To address critical challenges in system-heterogeneous federated learning—including low client participation, uneven contribution, and knowledge drift—this paper proposes HFedCKD, a novel framework integrating data-free knowledge distillation with bidirectional contrastive learning. Methodologically, HFedCKD introduces (1) inverse probability weighted distillation (IPWD), a dynamic mechanism to quantify each client’s predictive contribution; (2) decoupled feature extractors and classifiers, jointly optimized via discriminative contrastive learning to align representations while preserving personalized decision boundaries; and (3) generative feature completion to mitigate performance degradation caused by local data scarcity. Extensive experiments on image and IoT benchmarks demonstrate that HFedCKD significantly improves model accuracy and robustness, effectively alleviates performance drop under low participation, and enhances fairness and stability in cross-client knowledge fusion across heterogeneous systems.
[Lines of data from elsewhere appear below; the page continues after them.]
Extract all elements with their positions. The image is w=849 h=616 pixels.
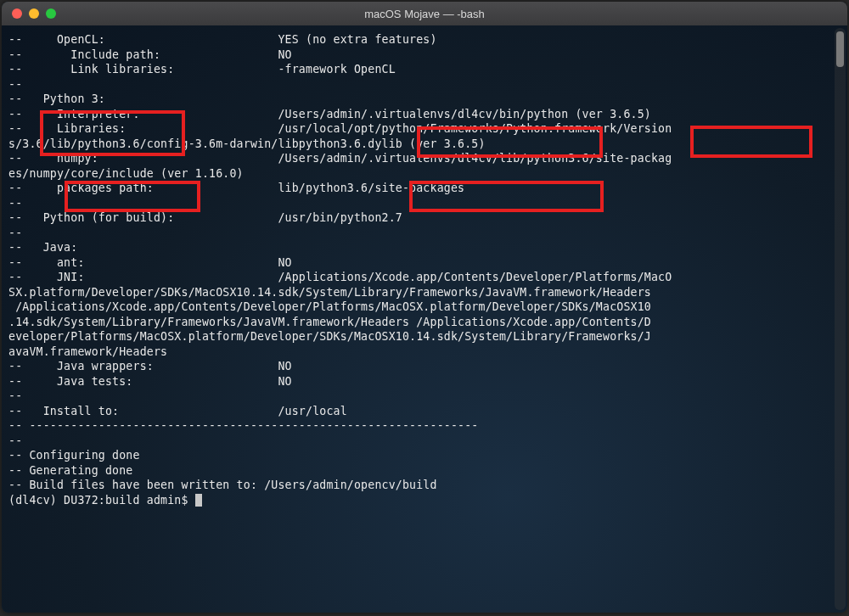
- out-line: -- Generating done: [8, 464, 133, 477]
- out-line: -- Python 3:: [8, 92, 105, 105]
- out-line: -- Python (for build): /usr/bin/python2.…: [8, 211, 402, 224]
- cursor-icon: [195, 494, 202, 507]
- out-line: -- Java wrappers: NO: [8, 360, 292, 372]
- terminal-window: macOS Mojave — -bash -- OpenCL: YES (no …: [2, 2, 847, 613]
- maximize-icon[interactable]: [46, 8, 56, 19]
- terminal-output: -- OpenCL: YES (no extra features) -- In…: [8, 32, 841, 507]
- out-line: es/numpy/core/include (ver 1.16.0): [8, 167, 244, 180]
- out-line: -- Java tests: NO: [8, 375, 292, 388]
- window-title: macOS Mojave — -bash: [2, 8, 847, 20]
- minimize-icon[interactable]: [29, 8, 39, 19]
- terminal-body[interactable]: -- OpenCL: YES (no extra features) -- In…: [2, 25, 847, 613]
- out-line: .14.sdk/System/Library/Frameworks/JavaVM…: [8, 316, 651, 328]
- window-titlebar: macOS Mojave — -bash: [2, 2, 847, 26]
- out-line: -- Libraries: /usr/local/opt/python/Fram…: [8, 122, 672, 135]
- out-line: -- Link libraries: -framework OpenCL: [8, 63, 396, 76]
- out-line: --: [8, 78, 22, 91]
- out-line: -- Build files have been written to: /Us…: [8, 479, 437, 491]
- scrollbar[interactable]: [835, 28, 846, 610]
- close-icon[interactable]: [12, 8, 22, 19]
- shell-prompt[interactable]: (dl4cv) DU372:build admin$: [8, 494, 195, 507]
- out-line: --: [8, 227, 22, 239]
- out-line: -- ant: NO: [8, 256, 292, 269]
- out-line: -- packages path: lib/python3.6/site-pac…: [8, 182, 464, 194]
- out-line: --: [8, 197, 22, 210]
- scrollbar-thumb[interactable]: [836, 31, 844, 67]
- out-line: -- numpy: /Users/admin/.virtualenvs/dl4c…: [8, 152, 672, 165]
- out-line: eveloper/Platforms/MacOSX.platform/Devel…: [8, 330, 651, 343]
- out-line: --: [8, 389, 22, 402]
- out-line: -- -------------------------------------…: [8, 419, 479, 432]
- out-line: -- Java:: [8, 241, 77, 254]
- out-line: -- OpenCL: YES (no extra features): [8, 33, 437, 46]
- out-line: SX.platform/Developer/SDKs/MacOSX10.14.s…: [8, 286, 651, 299]
- out-line: --: [8, 434, 22, 447]
- out-line: -- Interpreter: /Users/admin/.virtualenv…: [8, 108, 651, 120]
- out-line: -- Install to: /usr/local: [8, 405, 347, 417]
- out-line: avaVM.framework/Headers: [8, 345, 167, 358]
- out-line: -- Configuring done: [8, 449, 140, 462]
- traffic-lights: [2, 8, 56, 19]
- out-line: s/3.6/lib/python3.6/config-3.6m-darwin/l…: [8, 137, 486, 150]
- out-line: -- Include path: NO: [8, 48, 292, 61]
- out-line: /Applications/Xcode.app/Contents/Develop…: [8, 300, 651, 313]
- out-line: -- JNI: /Applications/Xcode.app/Contents…: [8, 271, 672, 283]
Most current federated learning frameworks are modeled as static processes, ignoring the dynamic characteristics of the learning system. Under the limited communication budget of the central server, the flexible model architecture of a large number of clients participating in knowledge transfer requires a lower participation rate, active clients have uneven contributions, and the client scale seriously hinders the performance of FL. We consider a more general and practical federation scenario and propose a system heterogeneous federation method based on data-free knowledge distillation and two-way contrast (HFedCKD). We apply the Inverse Probability Weighted Distillation (IPWD) strategy to the data-free knowledge transfer framework. The generator completes the data features of the nonparticipating clients. IPWD implements a dynamic evaluation of the prediction contribution of each client under different data distributions. Based on the antibiased weighting of its prediction loss, the weight distribution of each client is effectively adjusted to fairly integrate the knowledge of participating clients. At the same time, the local model is split into a feature extractor and a classifier. Through differential contrast learning, the feature extractor is aligned with the global model in the feature space, while the classifier maintains personalized decision-making capabilities. HFedCKD effectively alleviates the knowledge offset caused by a low participation rate under data-free knowledge distillation and improves the performance and stability of the model. We conduct extensive experiments on image and IoT datasets to comprehensively evaluate and verify the generalization and robustness of the proposed HFedCKD framework.